To do >> Print out the data below with every line intact.

Data to use >>

--- START ---

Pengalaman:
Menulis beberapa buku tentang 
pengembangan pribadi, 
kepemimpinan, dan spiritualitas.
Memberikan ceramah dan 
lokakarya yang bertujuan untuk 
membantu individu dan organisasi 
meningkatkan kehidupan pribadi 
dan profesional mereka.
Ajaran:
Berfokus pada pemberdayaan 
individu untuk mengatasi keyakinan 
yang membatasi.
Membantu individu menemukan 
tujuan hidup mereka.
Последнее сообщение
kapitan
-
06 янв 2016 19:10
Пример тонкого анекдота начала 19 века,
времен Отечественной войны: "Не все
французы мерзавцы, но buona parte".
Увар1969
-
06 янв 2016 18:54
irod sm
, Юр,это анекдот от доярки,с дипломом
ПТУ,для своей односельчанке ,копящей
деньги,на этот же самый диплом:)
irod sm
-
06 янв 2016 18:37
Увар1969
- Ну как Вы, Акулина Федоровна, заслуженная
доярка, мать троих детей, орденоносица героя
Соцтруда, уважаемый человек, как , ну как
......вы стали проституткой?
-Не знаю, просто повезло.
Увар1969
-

--- END ---

Result >>
Pengalaman:
Menulis beberapa buku tentang 
pengembangan pribadi, 
kepemimpinan, dan spiritualitas.
Memberikan ceramah dan 
lokakarya yang bertujuan untuk 
membantu individu dan organisasi 
meningkatkan kehidupan pribadi 
dan profesional mereka.
Ajaran:
Berfokus pada pemberdayaan 
individu untuk mengatasi keyakinan 
yang membatasi.
Membantu individu menemukan 
tujuan hidup mereka.
Последнее сообщение
kapitan
-
06 янв 2016 19:10
Пример тонкого анекдота начала 19 века,
времен Отечественной войны: "Не все
французы мерзавцы, но buona parte".
Увар1969
-
06 янв 2016 18:54
irod sm
, Юр,это анекдот от доярки,с дипломом
ПТУ,для своей односельчанке ,копящей
деньги,на этот же самый диплом:)
irod sm
-
06 янв 2016 18:37
Увар1969
- Ну как Вы, Акулина Федоровна, заслуженная
доярка, мать троих детей, орденоносица героя
Соцтруда, уважаемый человек, как , ну как
......вы стали проституткой?
-Не знаю, просто повезло.
Увар1969
-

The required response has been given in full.